> **Extracted entries**
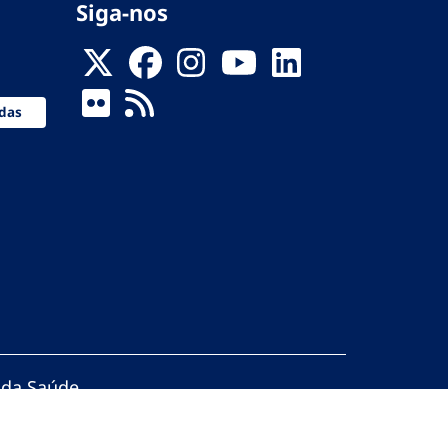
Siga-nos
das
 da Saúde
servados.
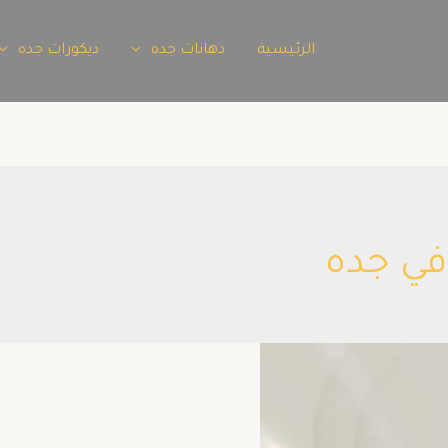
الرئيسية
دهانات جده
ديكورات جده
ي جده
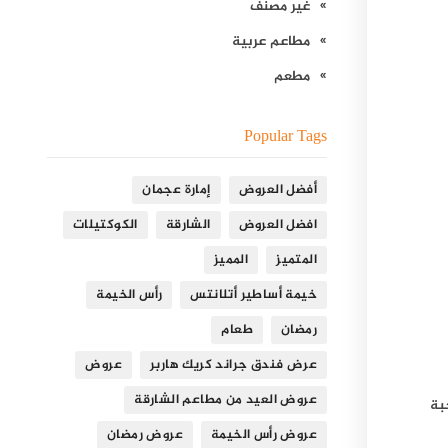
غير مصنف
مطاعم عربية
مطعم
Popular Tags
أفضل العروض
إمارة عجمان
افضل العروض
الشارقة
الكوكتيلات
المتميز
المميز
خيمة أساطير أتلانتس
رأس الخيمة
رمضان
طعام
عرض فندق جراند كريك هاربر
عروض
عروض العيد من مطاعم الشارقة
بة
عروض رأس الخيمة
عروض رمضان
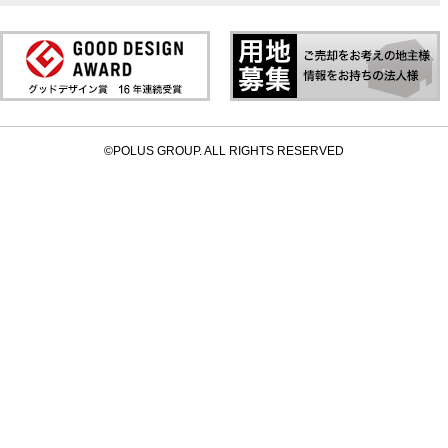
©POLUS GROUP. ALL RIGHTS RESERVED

...

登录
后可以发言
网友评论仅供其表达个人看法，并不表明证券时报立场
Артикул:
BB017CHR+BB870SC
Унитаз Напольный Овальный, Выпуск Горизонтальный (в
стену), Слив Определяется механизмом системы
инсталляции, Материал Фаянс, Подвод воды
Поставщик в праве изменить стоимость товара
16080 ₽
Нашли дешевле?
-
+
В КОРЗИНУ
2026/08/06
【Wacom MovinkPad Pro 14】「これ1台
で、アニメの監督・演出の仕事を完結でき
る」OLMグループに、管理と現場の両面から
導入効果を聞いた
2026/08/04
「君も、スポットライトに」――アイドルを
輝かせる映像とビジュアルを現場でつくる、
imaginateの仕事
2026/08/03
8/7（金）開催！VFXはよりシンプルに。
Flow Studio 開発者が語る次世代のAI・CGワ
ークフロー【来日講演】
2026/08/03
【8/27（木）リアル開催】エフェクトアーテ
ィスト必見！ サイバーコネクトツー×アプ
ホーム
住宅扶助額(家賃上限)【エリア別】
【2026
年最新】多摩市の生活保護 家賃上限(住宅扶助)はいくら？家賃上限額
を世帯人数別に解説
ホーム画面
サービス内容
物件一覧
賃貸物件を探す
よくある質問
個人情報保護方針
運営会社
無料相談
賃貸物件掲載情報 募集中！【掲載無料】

...

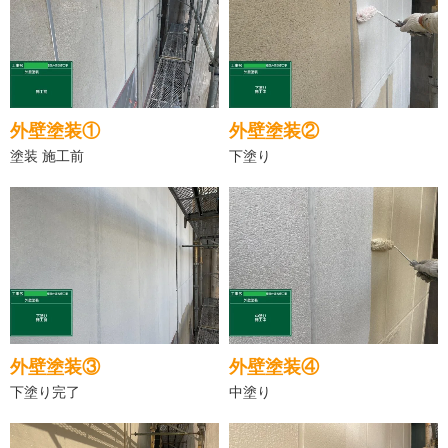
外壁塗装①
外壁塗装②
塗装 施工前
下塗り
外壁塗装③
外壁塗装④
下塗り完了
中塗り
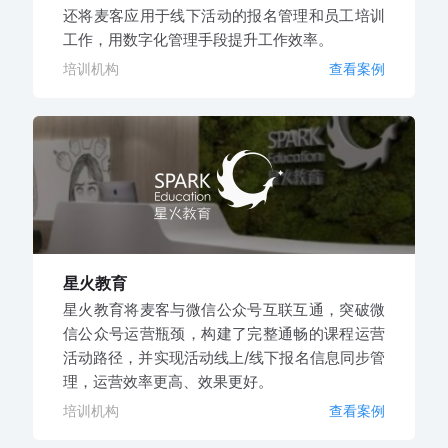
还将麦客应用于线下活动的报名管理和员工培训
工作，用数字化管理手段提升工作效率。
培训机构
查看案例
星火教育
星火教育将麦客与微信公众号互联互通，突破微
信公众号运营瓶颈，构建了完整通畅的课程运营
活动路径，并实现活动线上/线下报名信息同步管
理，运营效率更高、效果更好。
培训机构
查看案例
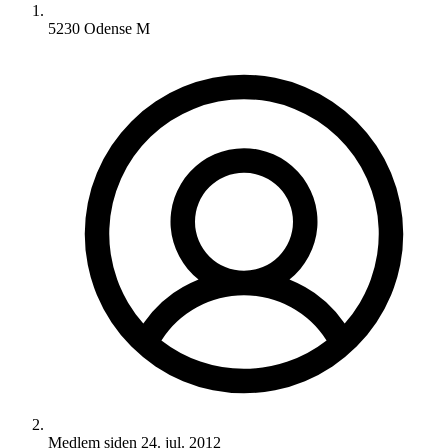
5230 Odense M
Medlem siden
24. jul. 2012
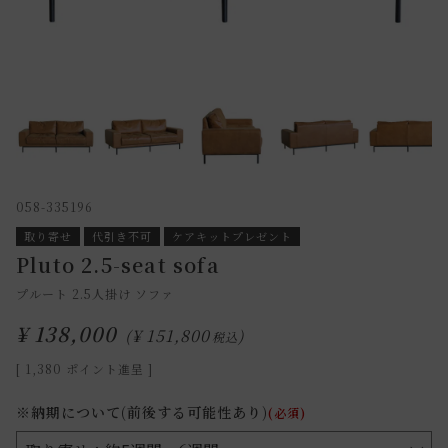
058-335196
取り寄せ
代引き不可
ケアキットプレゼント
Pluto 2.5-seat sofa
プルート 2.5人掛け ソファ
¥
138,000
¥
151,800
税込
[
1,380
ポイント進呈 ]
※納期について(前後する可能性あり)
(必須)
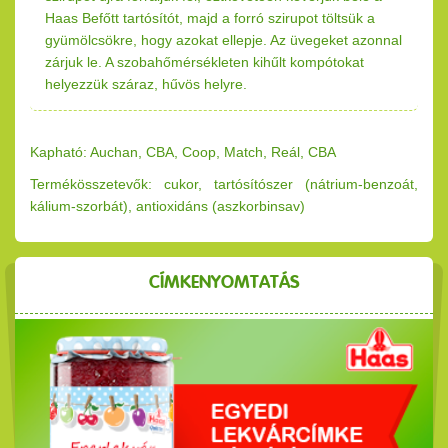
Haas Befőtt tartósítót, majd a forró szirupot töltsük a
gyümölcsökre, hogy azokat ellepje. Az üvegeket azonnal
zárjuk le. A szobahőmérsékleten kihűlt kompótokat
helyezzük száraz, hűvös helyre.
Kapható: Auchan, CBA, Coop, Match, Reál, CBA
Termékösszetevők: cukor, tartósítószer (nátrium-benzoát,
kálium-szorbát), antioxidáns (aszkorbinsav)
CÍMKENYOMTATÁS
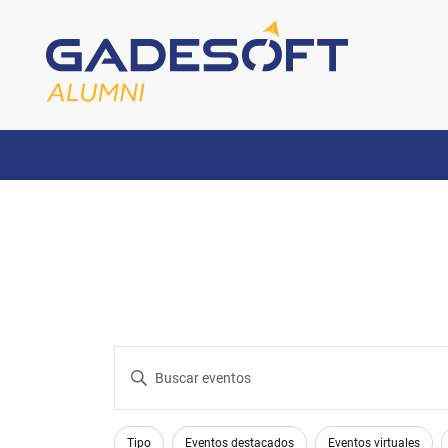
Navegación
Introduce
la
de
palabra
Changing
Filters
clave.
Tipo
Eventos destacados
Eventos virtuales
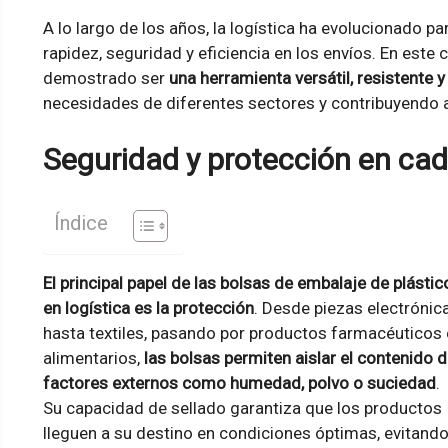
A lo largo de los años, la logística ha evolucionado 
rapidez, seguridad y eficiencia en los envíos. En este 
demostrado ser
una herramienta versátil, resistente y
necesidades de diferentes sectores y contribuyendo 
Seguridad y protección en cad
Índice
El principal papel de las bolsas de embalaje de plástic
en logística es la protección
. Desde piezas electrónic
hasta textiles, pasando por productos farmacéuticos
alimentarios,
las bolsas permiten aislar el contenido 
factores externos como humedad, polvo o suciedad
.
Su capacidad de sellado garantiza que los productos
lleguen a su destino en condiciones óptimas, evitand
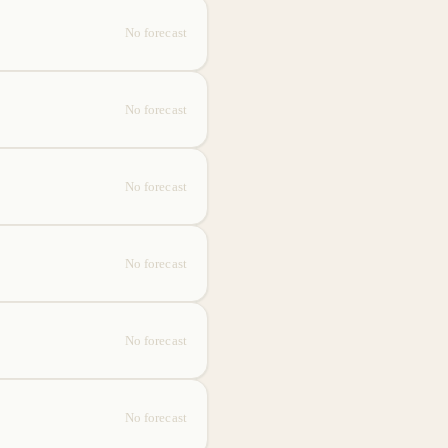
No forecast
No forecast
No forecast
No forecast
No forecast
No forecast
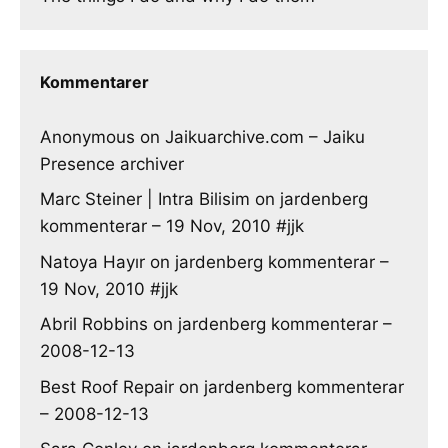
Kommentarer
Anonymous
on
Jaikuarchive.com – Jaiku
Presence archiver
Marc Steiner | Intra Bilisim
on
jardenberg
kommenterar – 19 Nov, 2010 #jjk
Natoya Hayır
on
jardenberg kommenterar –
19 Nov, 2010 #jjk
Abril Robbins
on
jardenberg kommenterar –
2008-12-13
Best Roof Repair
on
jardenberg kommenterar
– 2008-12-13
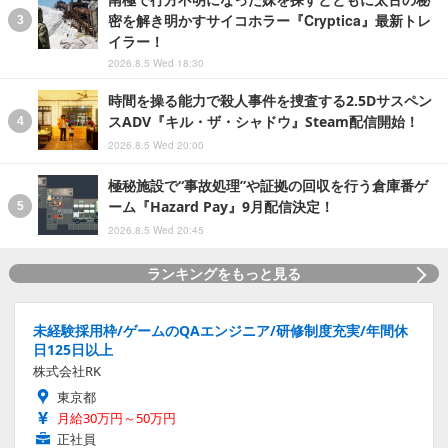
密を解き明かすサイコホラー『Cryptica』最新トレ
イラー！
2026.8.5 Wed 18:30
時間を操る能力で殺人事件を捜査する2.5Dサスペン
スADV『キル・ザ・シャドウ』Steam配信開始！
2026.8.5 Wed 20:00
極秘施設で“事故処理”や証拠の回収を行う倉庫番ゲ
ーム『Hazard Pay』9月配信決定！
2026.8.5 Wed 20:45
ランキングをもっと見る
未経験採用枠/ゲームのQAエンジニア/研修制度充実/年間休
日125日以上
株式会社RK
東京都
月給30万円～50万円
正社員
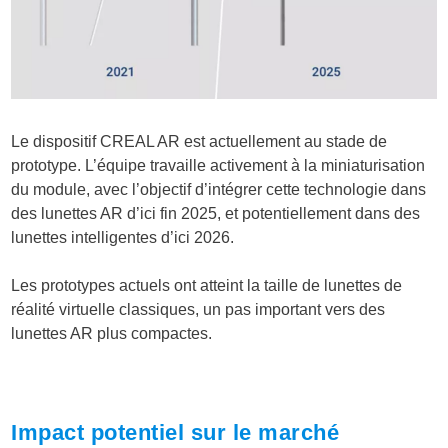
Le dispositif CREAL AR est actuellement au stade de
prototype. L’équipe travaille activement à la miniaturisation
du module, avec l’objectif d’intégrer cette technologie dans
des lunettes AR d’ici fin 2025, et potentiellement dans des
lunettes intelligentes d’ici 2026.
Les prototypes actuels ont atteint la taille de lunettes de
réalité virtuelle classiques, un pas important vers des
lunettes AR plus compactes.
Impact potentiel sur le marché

> **Exercise objective**
One number only, please: the count of lines in the data that hold the word "productos".

> **Response to this task**
2